- _EXERCISE OBJECTIVE_: Without including any images, reproduce each entry exactly.
____ DATA
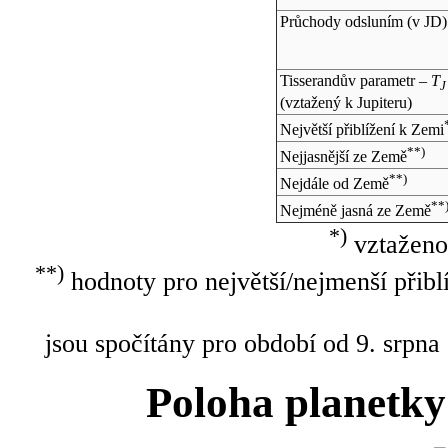
Průchody odsluním (v
JD
)
Tisserandův parametr –
T
J
(vztažený k Jupiteru)
Největší přiblížení k Zemi
**)
Nejjasnější ze Země
**)
Nejdále od Země
**
Nejméně jasná ze Země
*)
vztaženo
**)
hodnoty pro největší/nejmenší přibl
jsou spočítány pro období od 9. srpna
Poloha planetky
________
- _WRITTEN ANSWER_:
Průchody odsluním (v
JD
)
Tisserandův parametr –
T
J
(vztažený k Jupiteru)
Největší přiblížení k Zemi
**)
Nejjasnější ze Země
**)
Nejdále od Země
**
Nejméně jasná ze Země
*)
vztaženo
**)
hodnoty pro největší/nejmenší přibl
jsou spočítány pro období od 9. srpna
Poloha planetky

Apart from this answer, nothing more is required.